The pdf2Data Editor allows you to use the expert mode for selectors; so-called because it gives you extra flexibility, but also requires extended knowledge to build an extraction pipeline.

Prerequisites

We assume you know how to edit the data field in the expert mode.

Expert mode selectors

There are a few pdf2Data selectors which are exclusively available in the expert mode.

Table frequency selector

  • Keyword: tableFreq: selectCell=1;2, selectRow=1:2, selectColumn=2:2

Uses text frequency analysis to detect table cells and might work better than the default Table selector for borderless tables.

The properties selectCell, selectRow, selectColumn are optional, and specify the row and column numbers (or ranges using start:end syntax), if only a part of the table needs to be extracted.

XML Grouping

XML Grouping is used to structure the XML output combining the detected data fields into groups.

  • Keyword: groupByTb: FIELD_NAME
  • FIELD_NAME is a name of any other field in the template

This selector results in all instances of the current data field to be placed inside the preceding (vertically top to bottom) data field FIELD_NAME.

info

Please see the XML grouping article to know more.

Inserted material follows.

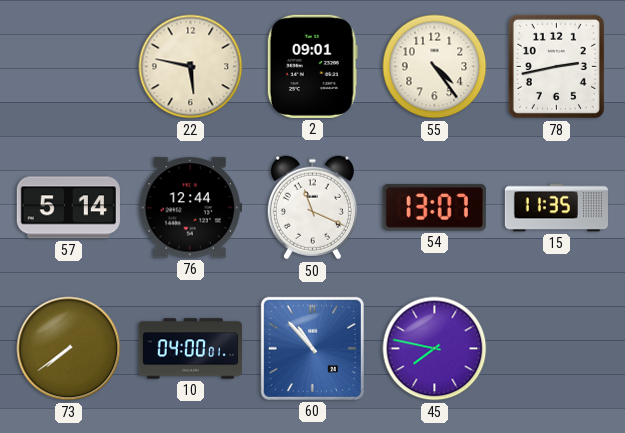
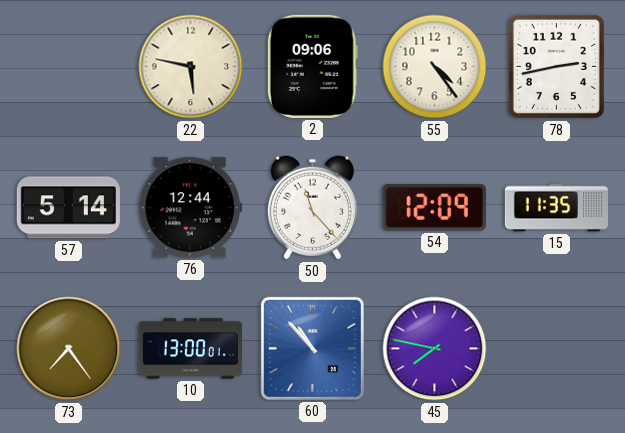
2: 09:01 -> 09:06
50: 11:19 -> 11:23
54: 13:07 -> 12:09
73: 7:39 -> 7:24
10: 04:00 -> 13:00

Font size selector (expert)

  • Keyword: fontSize: minSize=X, maxSize=Y

Unlike the standard Font size selector, it selects all characters with a font size between X and Y. If minSize and  maxSize parameters are present, the font size of the text inside the field region is ignored.

All pdf2Data selectors can be used in expert mode with special keywords, and some of them also allow you to specify additional parameters that affect accuracy. Please see a particular selector page to get insight on how to use it in expert mode.